Moreover, I think adding it would be helpful that the matrix $A$ is actually a transition matrix of a markov chain so as you can see the summation of each row is $1$.
another valid question is what would happen to limit if $A$ was an $N\times N$ matrix instead of a $5 \times 5$ one?
We see from the transition matrix $A$ that the Markov chain has two absorbing states—the first and last—while the rest are transient, i.e., the system eventually enters either the first or last state and stays there. As $n$ gets large, $A^n$ will approach a matrix $P$ of the shape that you’ve described. Each entry $p_{ij}$ of the non-zero columns is the probabilities of eventually reaching state $j$ if the system starts in state $i$.
To compute these probabilities, proceed as per @Ian’s comment. Each of the two non-zero columns will be a (right) eigenvector of $A$ corresponding to the eigenvalue $1$, that is, each will satisfy $(A-I)\mathbf v=0$. In this case, you only need to solve one such system of linear equations since we also have $p_{i5}=1-p_{i1}$.

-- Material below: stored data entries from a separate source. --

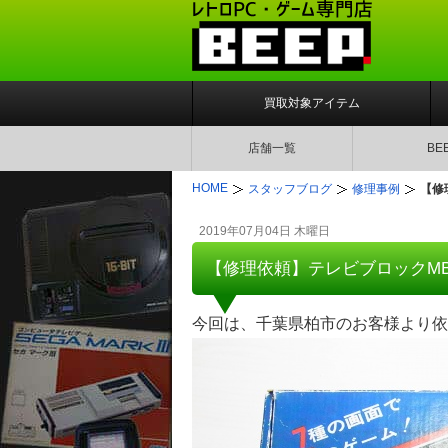
買取対象アイテム
店舗一覧
BE
HOME
スタッフブログ
修理事例
【修
2019年07月04日 木曜日
【修理依頼】テレビブロックM
今回は、千葉県柏市のお客様より依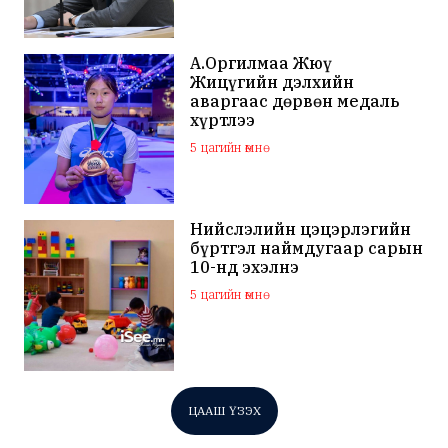
А.Оргилмаа Жюү
Жицүгийн дэлхийн
аваргаас дөрвөн медаль
хүртлээ
5 цагийн өмнө
Нийслэлийн цэцэрлэгийн
бүртгэл наймдугаар сарын
10-нд эхэлнэ
5 цагийн өмнө
ЦААШ ҮЗЭХ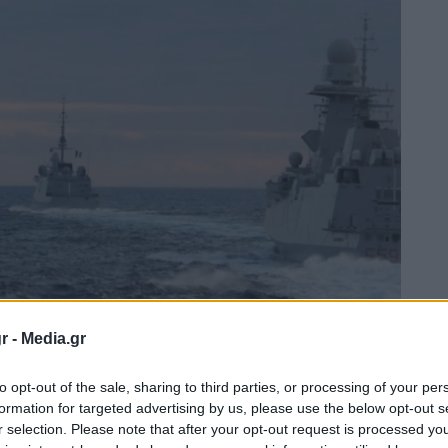
r -
Media.gr
to opt-out of the sale, sharing to third parties, or processing of your per
formation for targeted advertising by us, please use the below opt-out s
r selection. Please note that after your opt-out request is processed y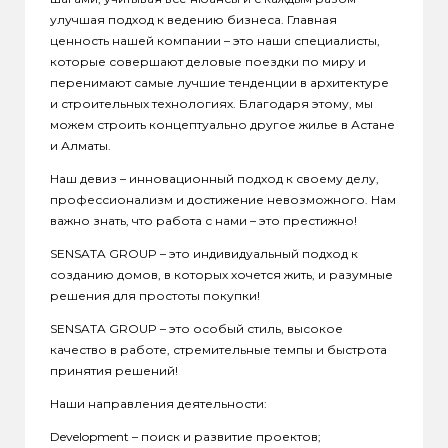
улучшая подход к ведению бизнеса. Главная
ценность нашей компании – это наши специалисты,
которые совершают деловые поездки по миру и
перенимают самые лучшие тенденции в архитектуре
и строительных технологиях. Благодаря этому, мы
можем строить концептуально другое жилье в Астане
и Алматы.
Наш девиз – инновационный подход к своему делу,
профессионализм и достижение невозможного. Нам
важно знать, что работа с нами – это престижно!
SENSATA GROUP – это индивидуальный подход к
созданию домов, в которых хочется жить, и разумные
решения для простоты покупки!
SENSATA GROUP – это особый стиль, высокое
качество в работе, стремительные темпы и быстрота
принятия решений!
Наши направления деятельности:
Development – поиск и развитие проектов;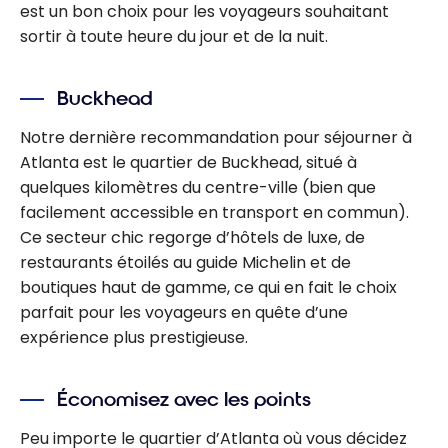
est un bon choix pour les voyageurs souhaitant
sortir à toute heure du jour et de la nuit.
Buckhead
Notre dernière recommandation pour séjourner à
Atlanta est le quartier de Buckhead, situé à
quelques kilomètres du centre-ville (bien que
facilement accessible en transport en commun).
Ce secteur chic regorge d’hôtels de luxe, de
restaurants étoilés au guide Michelin et de
boutiques haut de gamme, ce qui en fait le choix
parfait pour les voyageurs en quête d’une
expérience plus prestigieuse.
Économisez avec les points
Peu importe le quartier d’Atlanta où vous décidez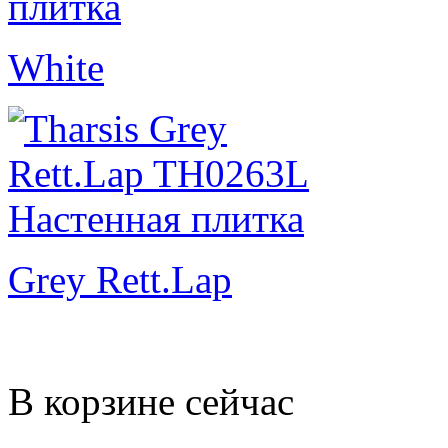
White
Grey Rett.Lap
В корзине сейчас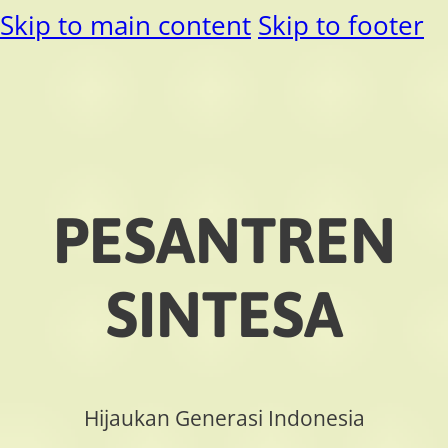
Skip to main content
Skip to footer
PESANTREN
SINTESA
Hijaukan Generasi Indonesia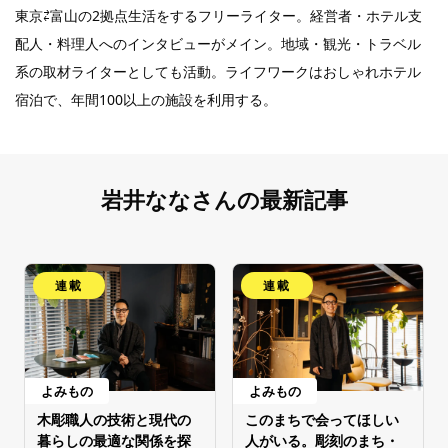
東京⇄富山の2拠点生活をするフリーライター。経営者・ホテル支
配人・料理人へのインタビューがメイン。地域・観光・トラベル
系の取材ライターとしても活動。ライフワークはおしゃれホテル
宿泊で、年間100以上の施設を利用する。
岩井ななさんの最新記事
連載
連載
よみもの
よみもの
木彫職人の技術と現代の
このまちで会ってほしい
暮らしの最適な関係を探
人がいる。彫刻のまち・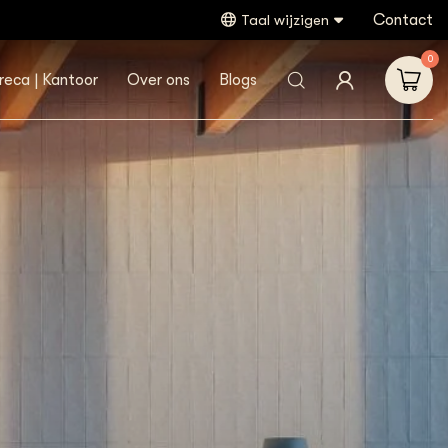
Contact
Taal wijzigen
0
reca | Kantoor
Over ons
Blogs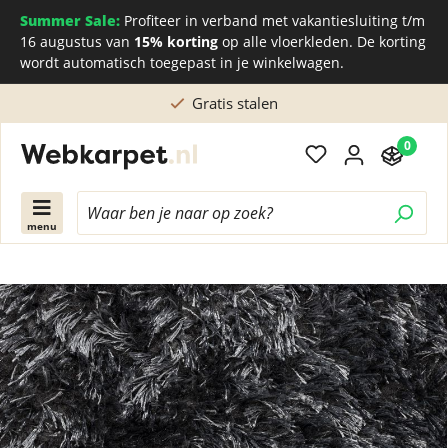
Summer Sale:
Profiteer in verband met vakantiesluiting t/m
16 augustus van
15% korting
op alle vloerkleden. De korting
wordt automatisch toegepast in je winkelwagen.
Gratis stalen
0
menu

As for the general $n\times n$ case, the result is similar: a matrix with only the first and last column non-zero, and the entries in those columns the probabilities of eventually reaching the corresponding absorbing state. To compute those probabilities, find a recurrence for the entries in one of the non-zero columns (the last one is the easier of the two to work with).